Daí em diante, Lenu conta como foi a vida de Lila até aquele encontro. Assim como ela, a amiga também se envolveu com política – e não no campo das teorias, como Lenu, mas na prática. Ela também se questionava diante dos desafios pessoais e profissionais. Lula tinha dúvidas em como se posicionar diante de situações em que as mulheres são subjugadas e ameaçadas por homens diante de assédios morais e sexuais. 

No breve período em que esteve em Nápoles, antes de se casar, Lenu ajudou a amiga, que não se encontrava bem. Reencontrou outros amigos da infância e descobriu segredos sobre eles, como viviam e o que pensavam sobre os companheiros do passado, inclusive sobre ela e Lila.
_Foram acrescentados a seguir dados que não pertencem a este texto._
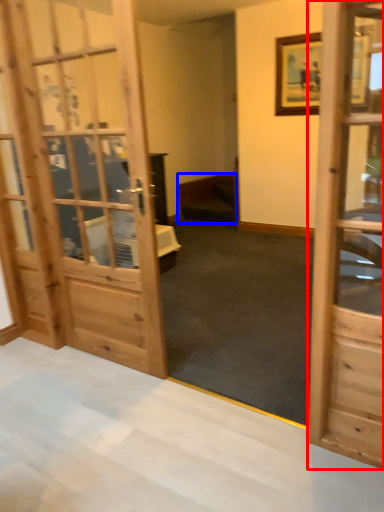 Question: Which object is further to the camera taking this photo, door (highlighted by a red box) or furniture (highlighted by a blue box)?

Choices:
 (A) door
 (B) furniture

Answer: (B) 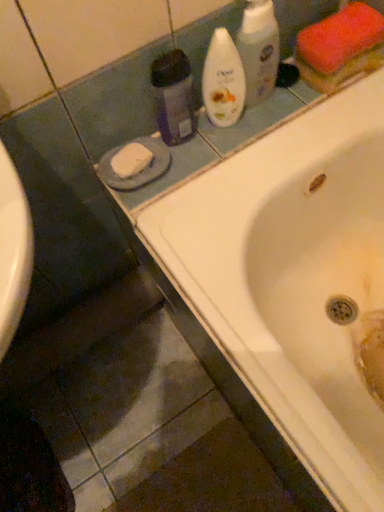 Question: Considering the relative sizes of translucent purple bottle at upper center, acting as the third cleaning product starting from the right, and white glossy bottle at upper center, which ranks as the third cleaning product in left-to-right order, in the image provided, is translucent purple bottle at upper center, acting as the third cleaning product starting from the right, smaller than white glossy bottle at upper center, which ranks as the third cleaning product in left-to-right order,?

Choices:
 (A) yes
 (B) no

Answer: (A)

Question: Is the depth of translucent purple bottle at upper center, which is counted as the first cleaning product, starting from the left, less than that of white glossy bottle at upper center, which appears as the 1th cleaning product when viewed from the right?

Choices:
 (A) yes
 (B) no

Answer: (A)

Question: Considering the relative sizes of translucent purple bottle at upper center, which is counted as the first cleaning product, starting from the left, and white glossy bottle at upper center, which ranks as the third cleaning product in left-to-right order, in the image provided, is translucent purple bottle at upper center, which is counted as the first cleaning product, starting from the left, wider than white glossy bottle at upper center, which ranks as the third cleaning product in left-to-right order,?

Choices:
 (A) no
 (B) yes

Answer: (B)

Question: Considering the relative sizes of translucent purple bottle at upper center, which is counted as the first cleaning product, starting from the left, and white glossy bottle at upper center, which appears as the 1th cleaning product when viewed from the right, in the image provided, is translucent purple bottle at upper center, which is counted as the first cleaning product, starting from the left, taller than white glossy bottle at upper center, which appears as the 1th cleaning product when viewed from the right,?

Choices:
 (A) yes
 (B) no

Answer: (B)

Question: Is translucent purple bottle at upper center, which is counted as the first cleaning product, starting from the left, at the right side of white glossy bottle at upper center, which ranks as the third cleaning product in left-to-right order?

Choices:
 (A) yes
 (B) no

Answer: (B)

Question: Is translucent purple bottle at upper center, which is counted as the first cleaning product, starting from the left, next to white glossy bottle at upper center, which ranks as the third cleaning product in left-to-right order, and touching it?

Choices:
 (A) yes
 (B) no

Answer: (B)

Question: Does translucent purple bottle at upper center, which is counted as the first cleaning product, starting from the left, have a lesser width compared to white glossy bottle at upper center, marked as the 2th cleaning product in a right-to-left arrangement?

Choices:
 (A) no
 (B) yes

Answer: (B)

Question: Is translucent purple bottle at upper center, which is counted as the first cleaning product, starting from the left, at the left side of white glossy bottle at upper center, marked as the 2th cleaning product in a right-to-left arrangement?

Choices:
 (A) no
 (B) yes

Answer: (B)

Question: Is translucent purple bottle at upper center, acting as the third cleaning product starting from the right, facing away from white glossy bottle at upper center, marked as the 2th cleaning product in a right-to-left arrangement?

Choices:
 (A) no
 (B) yes

Answer: (A)

Question: From a real-world perspective, is translucent purple bottle at upper center, acting as the third cleaning product starting from the right, below white glossy bottle at upper center, marked as the 2th cleaning product in a right-to-left arrangement?

Choices:
 (A) no
 (B) yes

Answer: (B)

Question: Considering the relative positions of translucent purple bottle at upper center, acting as the third cleaning product starting from the right, and white glossy bottle at upper center, which is the 2th cleaning product in left-to-right order, in the image provided, is translucent purple bottle at upper center, acting as the third cleaning product starting from the right, in front of white glossy bottle at upper center, which is the 2th cleaning product in left-to-right order,?

Choices:
 (A) no
 (B) yes

Answer: (B)

Question: Can you confirm if translucent purple bottle at upper center, acting as the third cleaning product starting from the right, is smaller than white glossy bottle at upper center, which is the 2th cleaning product in left-to-right order?

Choices:
 (A) no
 (B) yes

Answer: (B)

Question: From a real-world perspective, is white glossy bottle at upper center, which is the 2th cleaning product in left-to-right order, located higher than white glossy bathtub at upper center?

Choices:
 (A) no
 (B) yes

Answer: (B) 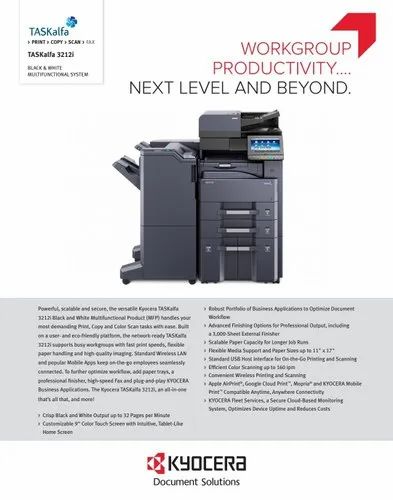 Where is `caster`? caster is located at coordinates coord(126,279), coord(191,280). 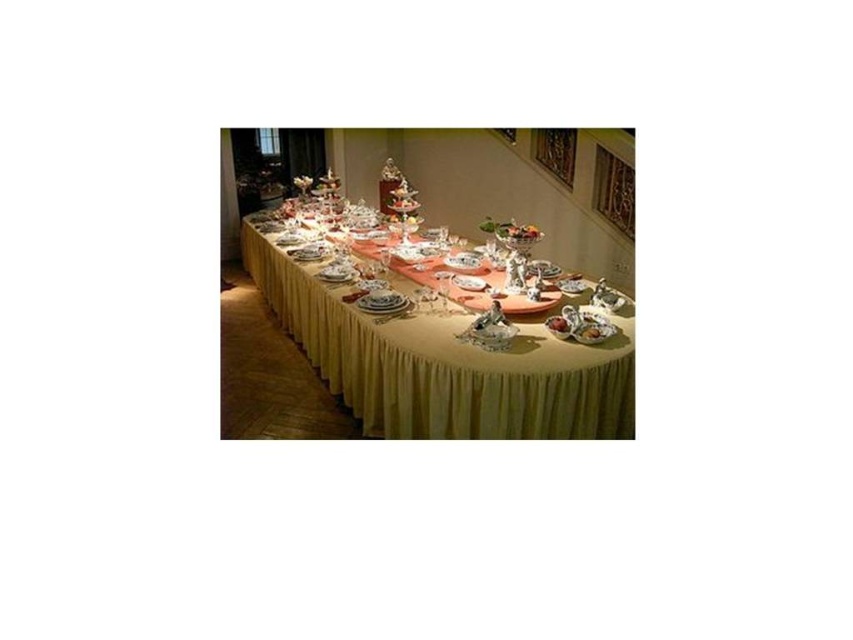 Does shiny silver bowl at lower right have a lesser width compared to smooth pink cake at center?

No, shiny silver bowl at lower right is not thinner than smooth pink cake at center.

Which of these two, shiny silver bowl at lower right or smooth pink cake at center, stands taller?

smooth pink cake at center

This screenshot has width=853, height=640. I want to click on shiny silver bowl at lower right, so click(592, 332).

This screenshot has height=640, width=853. Describe the element at coordinates (444, 365) in the screenshot. I see `yellow fabric tablecloth at center` at that location.

Is yellow fabric tablecloth at center in front of smooth pink cake at center?

Yes, it is in front of smooth pink cake at center.

Is point (618, 424) farther from viewer compared to point (567, 323)?

No, (618, 424) is closer to viewer.

You are a GUI agent. You are given a task and a screenshot of the screen. Output one action in this format:
    pyautogui.click(x=<x>, y=<y>)
    Task: Click on the yellow fabric tablecloth at center
    The image size is (853, 640).
    Given the screenshot: What is the action you would take?
    pyautogui.click(x=444, y=365)

Can you confirm if white porcelain plate at center is taller than shiny silver bowl at lower right?

Correct, white porcelain plate at center is much taller as shiny silver bowl at lower right.

What do you see at coordinates (381, 300) in the screenshot? I see `white porcelain plate at center` at bounding box center [381, 300].

Between point (389, 305) and point (602, 337), which one is positioned behind?

Point (389, 305)

Locate an element on the screen. white porcelain plate at center is located at coordinates (381, 300).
Política, luta de classes e violência? Tem.

Os relatos sobre a política daquela época na Itália nos dão uma noção do clima tenso no país. A eterna briga de classes é contada em detalhes por Lenu em História de quem vai e quem fica.

O confronto entre patrões e empregados, incluindo a Máfia, dentro do contexto napolitano e no mundo das duas amigas desde o tempo em que eram crianças, é representada pelos Solara. Associados às figuras deles estão os conceitos de crime, violência, poder e dinheiro.

Foram muitos os danos colaterais causados por essa luta. A repressão policial e a ação de grupos armados atingiram muitas pessoas próximas à Lenu e Lila. Marcas profundas, físicas e emocionais, além de assassinatos, foram registradas naqueles anos no final da década de 1960 e nos anos 1970. 

Relações femininas: força e rivalidade

História de quem foge e de quem fica me encanta por mostrar como essas amigas tão diferentes são igualmente fortes e poderosas. A potencialidade de cada uma se torna maior quando estão conectadas. Porém, a obra deixa explícito como Lila desperta nas pessoas os melhores e piores sentimentos, às vezes simultaneamente. 

A transformação de Lenu, em particular, mostra como muitas mulheres se diminuem por não acreditarem em si mesmas, em como são importantes. A autoestima e a confiança das pessoas próximas são aliadas para deixar aflorar todas as capacidades que, historicamente, são oprimidas.    

Lenu demonstra comportamentos diferentes, dependendo de onde se encontra. Em meio à família e amigos da infância, se sente inadequada, vazia, confusa, diminuída, violentada, sufocada. Quando se afasta de Nápoles, entre os amigos da família do namorado, se sente valorizada, importante, relevante.  

Um olhar para dentro sem medo de se encontrar

Em História de quem foge e de quem fica, Ferrante também discorre sobre vícios humanos que quase sempre nos esforçamos para camuflar: amor, ódio, submissão, devoção, desejo, violência. Neste livro, ela se entrega mais a esses temas, sem pressa, levando o leitor a várias reflexões. 

A leitura me causa cansaço, em especial nos diálogos entre Lenu e Lila, e quando Elena descreve em detalhes os acontecimentos da vida de Raffaella. Como já comentei noutro texto, é a personagem que causa incômodo. Para mim, ela é a mensageira do caos. 

Aí me pergunto se, talvez, não seja exatamente isso que Ferrante quer provocar nos leitores através de Lila: um despertar. Talvez ela queira fazer com que reviremos tudo aquilo que tentamos esconder de nós mesmo. Por isso, seus livros são uma maneira de nos estimular a deixar de olhar para o mundo exterior, e o que nos rodeia, e passar a olhar para dentro.

Em muitos trechos dessa série me vi diante da minha psicóloga em alguma sessão em que preferia não estar, onde queria me calar e fugir. 

Mas, além de todas as questões sociais, sexuais e emocionais, História de quem foge e de quem fica mostra como, mesmo ficando em Nápoles, Lila não se prende, é livre. E Lenu, com tantos anos dedicados aos estudos, tendo a oportunidade de conhecer outras cidades e países, em algumas situações ainda parece uma mulher provinciana. 

Agora falta pouco para descobrir, ou não, os motivos que levaram Lila a sumir sem deixar rastro. O que Elena Ferrante guarda para o leitor em História da menina perdida, quarto e último livro da série? Lenu vai se estabelecer como uma autora de sucesso e viver seu verdadeiro amor? Por que Lila, depois de anos, finalmente resolve sumir? Lenu vai passar a limpo a amizade com Lila e dizer tudo que sente? 

São muitas questões em aberto e, imagino, muitas surpresas e possibilidades para as amigas – e todos que as cercam.